- Anurag is buying a house for $100,000 and needs a mortgage loan. Bank A wants him to repay the loan in 240 months with monthly payment of $600.72. Bank B wants him to repay the loan in 360 months with a monthly payment of 389.94. Which bank should he choose? Explain.
- Kwane and Karen each deposited $2000 in saving accounts. Kwane's bank pays 3.1% simple interest. Karen bank's pays 2.7% interest compounded annually. Which account will earn more interest in 3 years? Show your work.
Oh, the world of mortgages and savings accounts! Let me put on my jester hat and help you figure this out.
For the mortgage question, let's crunch some numbers and see which bank Anurag should choose.
Bank A: Monthly payment of $600.72 for 240 months.

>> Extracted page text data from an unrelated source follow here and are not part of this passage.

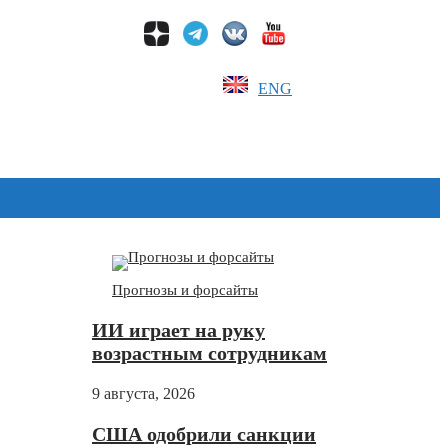
ENG
Дзен
Прогнозы и форсайты
ИИ играет на руку
возрастным сотрудникам
9 августа, 2026
США одобрили санкции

Bank B: Monthly payment of $389.94 for 360 months.
To find out which bank is better, we need to calculate the total amount paid over the term of the loan. Let's do the math, but fear not, I'll make it fun!
Bank A: 600.72 * 240 = $144,172.80
Bank B: 389.94 * 360 = $140,378.40
Seems like Bank B is the winner here! Anurag will end up paying less over the term of the loan. Plus, as a bonus, he gets some extra clown jokes for free!
Now, let's dive into the Kwane and Karen savings account conundrum. I promise this won't make you feel like you're juggling numbers!
Kwane's bank offers 3.1% simple interest, while Karen's bank compounds interest annually at a rate of 2.7%. We want to find out who will earn more interest in 3 years:
Kwane's account: $2000 * 3.1% * 3 years = $186
Karen's account: $2000 * (1 + 0.027)^3 - $2000 = $162.16
Looks like Kwane's account wins this round! He'll earn $186 in interest compared to Karen's $162.16. I hope this helped lighten up the financial situation for you!
1. To determine which bank Anurag should choose, we need to compare the total amount repaid for each loan option.
For Bank A:
- Loan amount: $100,000
- Loan term: 240 months
- Monthly payment: $600.72
Total repayment for Bank A: 240 months * $600.72 = $144,172.80
For Bank B:
- Loan amount: $100,000
- Loan term: 360 months
- Monthly payment: $389.94
Total repayment for Bank B: 360 months * $389.94 = $140,378.40
From the calculations, we can see that Bank B requires a lower total repayment amount. Therefore, Anurag should choose Bank B because it offers a more favorable loan option.
2. To determine which account will earn more interest in 3 years, we need to calculate the interest earned for each account.
For Kwane's account:
- Principal amount: $2000
- Interest rate: 3.1%
- Time period: 3 years
Interest earned for Kwane's account: $2000 * 3.1% * 3 years = $186.00
For Karen's account:
- Principal amount: $2000
- Interest rate: 2.7%
- Time period: 3 years
Interest earned for Karen's account is compounded annually, so we need to use the compound interest formula:
Compound interest = Principal * (1 + interest rate)^time period - Principal
Interest earned for Karen's account: $2000 * (1 + 2.7%)^3 - $2000 = $165.36
From the calculations, we can see that Kwane's account will earn more interest in 3 years.
- To determine which bank Anurag should choose, we need to compare the total cost of the loan from each bank.
For Bank A:
Loan amount: $100,000
Loan term: 240 months
Monthly payment: $600.72
Total cost of the loan = Monthly payment * Loan term = $600.72 * 240 = $144,172.80
For Bank B:
Loan amount: $100,000
Loan term: 360 months
Monthly payment: $389.94
Total cost of the loan = Monthly payment * Loan term = $389.94 * 360 = $140,378.40
Comparing the total cost of the loan, Anurag should choose Bank B as it offers a lower total cost of the loan compared to Bank A. This means he will save money in the long run.
- To determine which account will earn more interest in 3 years, we can calculate the interest earned in each account using the given interest rates.
For Kwane's account:
Principal amount: $2000
Interest rate: 3.1%
Time: 3 years
Simple interest earned = Principal amount * Interest rate * Time = $2000 * 0.031 * 3 = $186
For Karen's account:
Principal amount: $2000
Interest rate: 2.7%
Time: 3 years
Compounding: Annually
Interest earned = Principal amount * (1 + Interest rate) ^ Time - Principal amount = $2000 * (1 + 0.027) ^ 3 - $2000 = $165.82
Comparing the interest earned, Kwane's account will earn more interest in 3 years as the simple interest of $186 is higher than the compounded interest of $165.82.